SEMARANG, Cakra101.com – Sudah sepekan berlalu, banjir parah masih melanda 24 kelurahan di 5 kecamatan Kota Semarang, melumpuhkan aktivitas. Jumlah warga terdampak naik dua kali lipat menjadi 63.450 jiwa, dan banjir telah menelan 4 korban meninggal dunia.
Kondisi ini mendorong relawan Bolonemase Indonesia kembali turun tangan memberikan bantuan, pada Kamis, 30 Oktober 2025. Tim dipimpin oleh Fauzi Ardiansyah (Koordinator Bolonemase Indonesia Kota Semarang) beserta beberapa koordinator kelurahan dan 78 anggota relawan menyalurkan bantuan di Kelurahan Tenggang, Tlogomulyo, dan Tlogosari.
Fauzi Ardiansyah menjelaskan bahwa bantuan kemanusiaan ini, yang kedua kalinya dalam sepekan, berasal dari Koordinator Nasional (Koornas) Bolonemase Indonesia, Kuwat Hermawan Santoso. Bantuan berupa 450 paket kebutuhan makanan (mi instan, telur, dan obat gatal kulit) didistribusikan langsung.
Atin, mewakili Koordinator Kelurahan, menyampaikan rasa terima kasih atas kepedulian Koornas Kuwat HS dan teman-teman Bolonemase Indonesia kepada warga yang terdampak.
Melalui video call, Kuwat Hermawan Santoso (Koornas Bolonemase Indonesia) menyampaikan:
“Turut prihatin atas kepedihan warga Kota Semarang yang hampir tiap tahun terdampak banjir… terpenting saat ini warga dapat bersabar dan berdoa… pemerintah pusat dan daerah bisa bersatu damai untuk menyelesaikan hulu permasalahan banjir… secepat mungkin.”

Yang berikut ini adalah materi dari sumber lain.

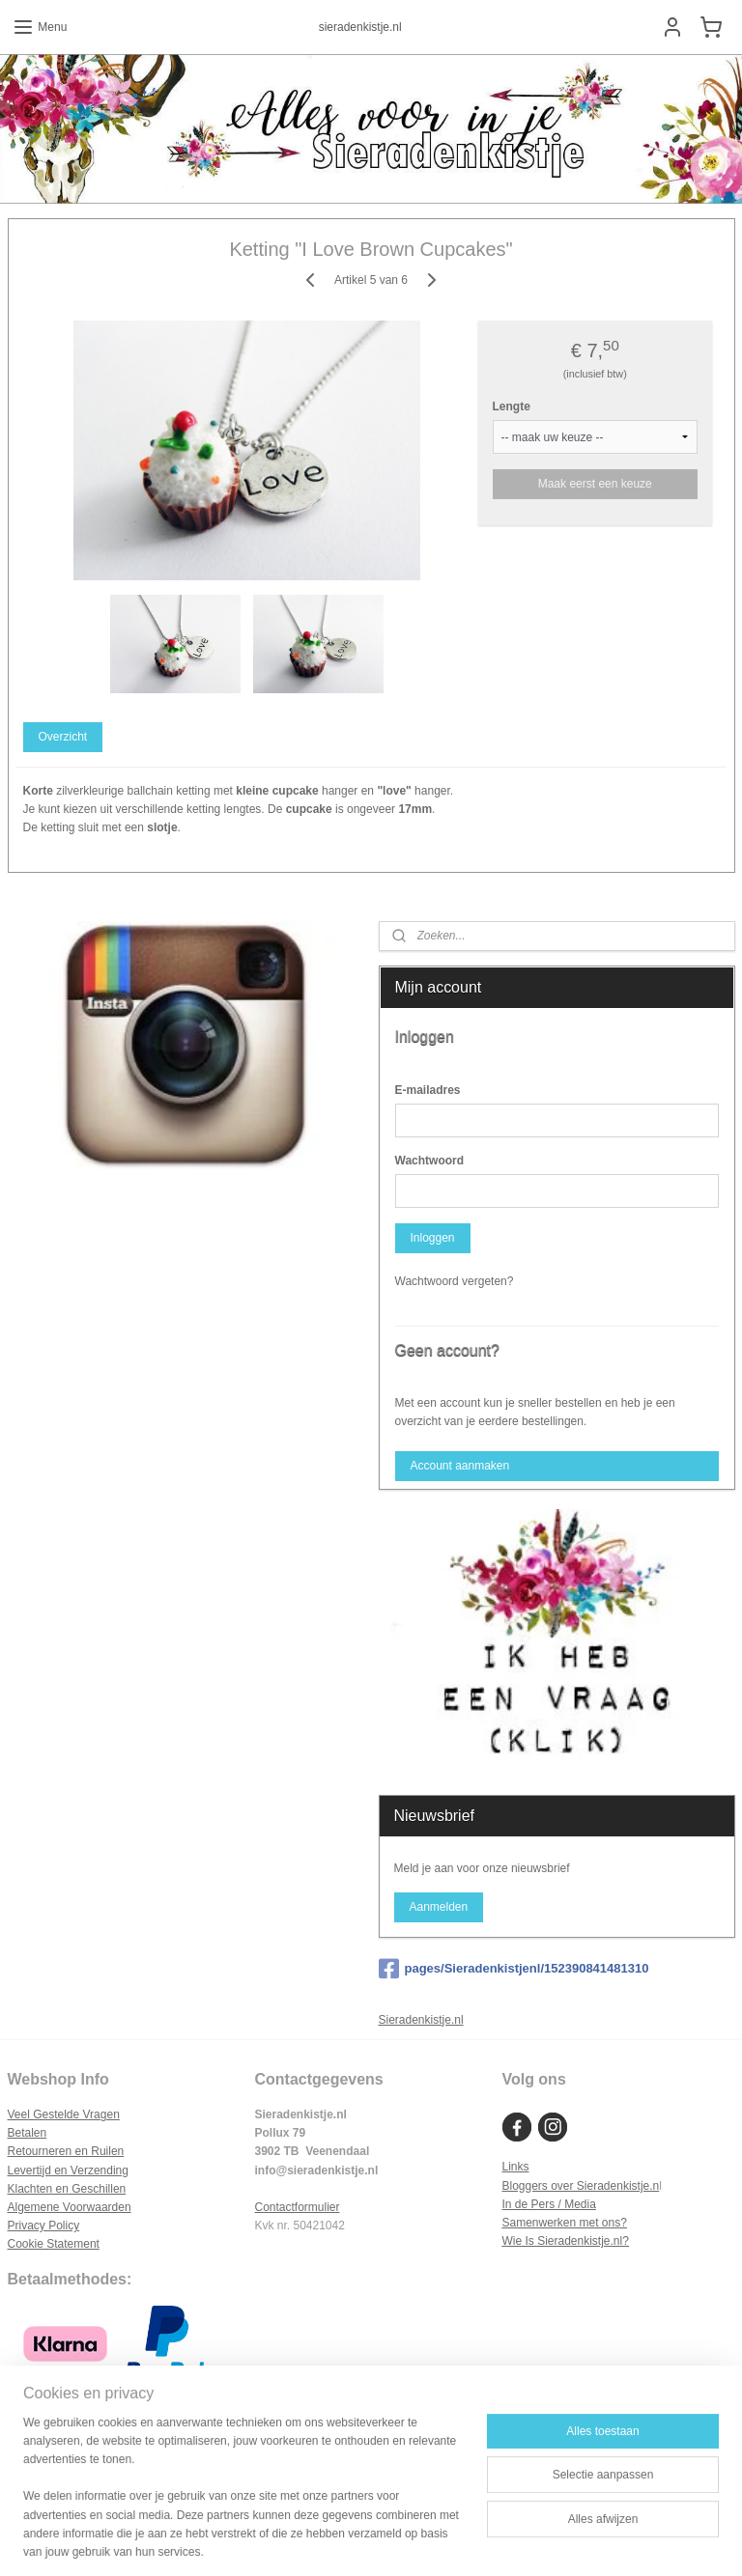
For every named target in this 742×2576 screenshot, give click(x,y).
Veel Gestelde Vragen (64, 2114)
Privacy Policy (44, 2225)
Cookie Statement (54, 2244)
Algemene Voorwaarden (69, 2207)
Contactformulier (296, 2207)
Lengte (511, 406)
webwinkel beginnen (415, 2540)
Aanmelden (438, 1907)
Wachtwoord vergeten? (454, 1281)
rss (351, 2540)
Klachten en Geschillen (67, 2189)
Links (514, 2166)
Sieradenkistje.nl (421, 2020)
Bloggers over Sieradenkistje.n (580, 2186)
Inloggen (432, 1238)
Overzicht (62, 736)
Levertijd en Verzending (68, 2170)
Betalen (27, 2133)
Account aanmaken (459, 1465)
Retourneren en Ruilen (66, 2151)
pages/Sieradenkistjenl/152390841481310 (514, 1968)
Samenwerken (538, 2222)
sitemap (317, 2540)
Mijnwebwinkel (564, 2540)
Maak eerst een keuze (595, 483)
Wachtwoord (430, 1160)
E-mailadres (428, 1090)
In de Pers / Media (548, 2204)
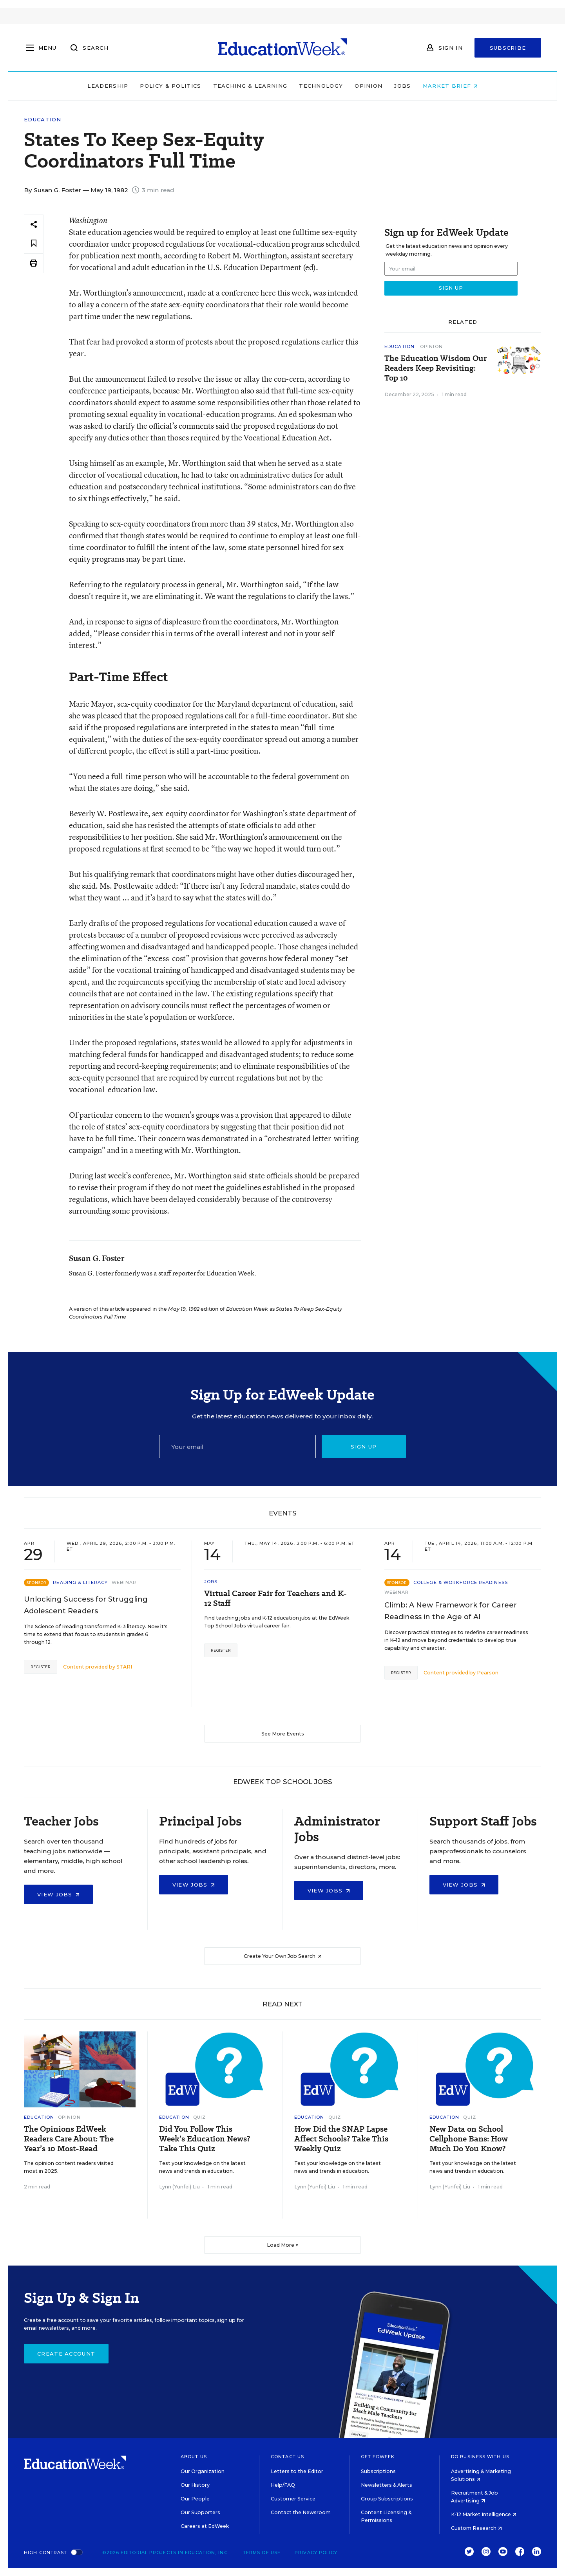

Dalam kesempatan ini pula, Mas Fauzi menyampaikan bahwa banjir tahunan di Kota Semarang ini terjadi karena sistem “manajemen berdasarkan kecelakaan” dari pemerintah, yang selalu berputar di hilir persoalan tanpa pernah menyentuh permasalahan di hulu. Mari kita lihat dan buka kembali jejak digital dari zaman Gubernur Ganjar Pranowo hingga kini. Setiap terjadi banjir di Kota Semarang, jawaban dan alasan klasiknya selalu sama persis: selalu dimulai dari cerita dua pompa air yang rusak, sedang diperbaiki, atau sedang diperbarui mesinnya. Alasan yang sejuk didengarkan, tetapi sesungguhnya itu adalah sinyal alarm matinya empati para pejabat pemerintahan kota dan provinsi.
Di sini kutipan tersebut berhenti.